** Data in this exercise **
※ ※ ※

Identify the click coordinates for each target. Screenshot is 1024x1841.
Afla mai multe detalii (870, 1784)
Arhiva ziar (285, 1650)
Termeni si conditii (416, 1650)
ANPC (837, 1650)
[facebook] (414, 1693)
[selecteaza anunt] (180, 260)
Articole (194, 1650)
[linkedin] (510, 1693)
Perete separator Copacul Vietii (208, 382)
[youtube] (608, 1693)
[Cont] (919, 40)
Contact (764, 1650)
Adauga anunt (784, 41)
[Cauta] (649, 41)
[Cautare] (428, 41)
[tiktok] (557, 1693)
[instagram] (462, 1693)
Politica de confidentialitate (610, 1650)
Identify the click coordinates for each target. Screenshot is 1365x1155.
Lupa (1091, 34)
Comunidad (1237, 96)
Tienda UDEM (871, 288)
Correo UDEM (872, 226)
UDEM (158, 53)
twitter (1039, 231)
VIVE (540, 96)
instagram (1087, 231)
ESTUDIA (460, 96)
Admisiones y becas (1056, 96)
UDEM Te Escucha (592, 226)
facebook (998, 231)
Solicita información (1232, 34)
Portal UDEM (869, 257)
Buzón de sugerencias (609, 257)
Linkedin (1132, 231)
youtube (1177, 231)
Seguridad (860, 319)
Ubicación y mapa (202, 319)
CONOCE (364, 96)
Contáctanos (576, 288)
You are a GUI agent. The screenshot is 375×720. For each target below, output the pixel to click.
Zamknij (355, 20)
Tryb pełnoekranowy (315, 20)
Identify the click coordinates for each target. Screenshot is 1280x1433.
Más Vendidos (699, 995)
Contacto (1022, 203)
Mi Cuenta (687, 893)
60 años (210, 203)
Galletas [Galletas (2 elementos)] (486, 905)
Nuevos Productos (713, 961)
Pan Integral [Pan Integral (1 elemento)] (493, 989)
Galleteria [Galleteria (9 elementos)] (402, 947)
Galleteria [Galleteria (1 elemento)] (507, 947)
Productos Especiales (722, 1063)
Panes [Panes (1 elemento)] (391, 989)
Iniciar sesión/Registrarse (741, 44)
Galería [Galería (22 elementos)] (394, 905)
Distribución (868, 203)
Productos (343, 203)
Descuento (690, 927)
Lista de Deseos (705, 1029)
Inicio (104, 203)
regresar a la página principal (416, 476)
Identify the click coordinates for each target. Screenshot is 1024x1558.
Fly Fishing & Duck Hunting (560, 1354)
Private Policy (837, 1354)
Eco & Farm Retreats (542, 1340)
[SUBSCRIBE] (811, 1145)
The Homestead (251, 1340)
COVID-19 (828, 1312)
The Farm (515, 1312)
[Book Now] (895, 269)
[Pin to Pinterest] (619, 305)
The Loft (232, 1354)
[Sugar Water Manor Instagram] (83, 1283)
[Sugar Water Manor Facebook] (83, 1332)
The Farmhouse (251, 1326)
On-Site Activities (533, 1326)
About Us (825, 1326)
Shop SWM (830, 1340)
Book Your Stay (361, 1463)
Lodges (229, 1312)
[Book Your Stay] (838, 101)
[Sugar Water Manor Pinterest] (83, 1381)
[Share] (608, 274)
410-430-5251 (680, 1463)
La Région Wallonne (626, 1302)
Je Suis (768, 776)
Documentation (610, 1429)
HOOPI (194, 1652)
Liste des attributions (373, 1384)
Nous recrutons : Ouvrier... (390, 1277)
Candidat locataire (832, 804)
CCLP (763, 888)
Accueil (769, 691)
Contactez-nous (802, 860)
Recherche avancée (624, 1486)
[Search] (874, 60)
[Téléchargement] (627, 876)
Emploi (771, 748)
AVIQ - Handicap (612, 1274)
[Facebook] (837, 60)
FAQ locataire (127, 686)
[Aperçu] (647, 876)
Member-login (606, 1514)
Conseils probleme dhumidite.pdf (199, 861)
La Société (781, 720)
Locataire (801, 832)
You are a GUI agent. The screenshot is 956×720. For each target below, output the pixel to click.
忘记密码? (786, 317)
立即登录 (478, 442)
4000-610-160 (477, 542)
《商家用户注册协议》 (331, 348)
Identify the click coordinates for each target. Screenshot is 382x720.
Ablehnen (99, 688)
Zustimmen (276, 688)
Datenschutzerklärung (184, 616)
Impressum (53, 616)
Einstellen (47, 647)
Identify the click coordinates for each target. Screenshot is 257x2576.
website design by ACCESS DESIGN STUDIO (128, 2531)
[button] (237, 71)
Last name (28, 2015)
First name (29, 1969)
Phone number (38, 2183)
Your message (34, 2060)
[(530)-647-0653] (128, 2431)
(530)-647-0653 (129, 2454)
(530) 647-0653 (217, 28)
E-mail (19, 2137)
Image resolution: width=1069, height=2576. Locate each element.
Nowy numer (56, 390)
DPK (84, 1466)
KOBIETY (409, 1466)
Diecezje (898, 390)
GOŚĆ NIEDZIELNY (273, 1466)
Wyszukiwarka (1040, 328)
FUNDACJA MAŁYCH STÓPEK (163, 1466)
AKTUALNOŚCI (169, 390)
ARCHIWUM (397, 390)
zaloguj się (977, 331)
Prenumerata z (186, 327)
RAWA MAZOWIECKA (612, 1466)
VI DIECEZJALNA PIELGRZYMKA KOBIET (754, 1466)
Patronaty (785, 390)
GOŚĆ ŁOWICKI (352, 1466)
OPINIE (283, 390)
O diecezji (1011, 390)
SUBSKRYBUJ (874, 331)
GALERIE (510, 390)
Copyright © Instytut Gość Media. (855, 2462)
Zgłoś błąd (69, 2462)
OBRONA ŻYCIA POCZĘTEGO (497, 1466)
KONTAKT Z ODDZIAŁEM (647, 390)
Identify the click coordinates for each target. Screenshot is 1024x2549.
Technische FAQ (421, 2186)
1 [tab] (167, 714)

※ ※ ※

** What you need to do **
Among the records above, only the lines between the line holding "Tryb pełnoekranowy (315, 20)" and the line holding "Pan Integral [Pan", inclusive, are to be output, exactly as written.

** Task output **
Tryb pełnoekranowy (315, 20)
Identify the click coordinates for each target. Screenshot is 1280x1433.
Más Vendidos (699, 995)
Contacto (1022, 203)
Mi Cuenta (687, 893)
60 años (210, 203)
Galletas [Galletas (2 elementos)] (486, 905)
Nuevos Productos (713, 961)
Pan Integral [Pan Integral (1 elemento)] (493, 989)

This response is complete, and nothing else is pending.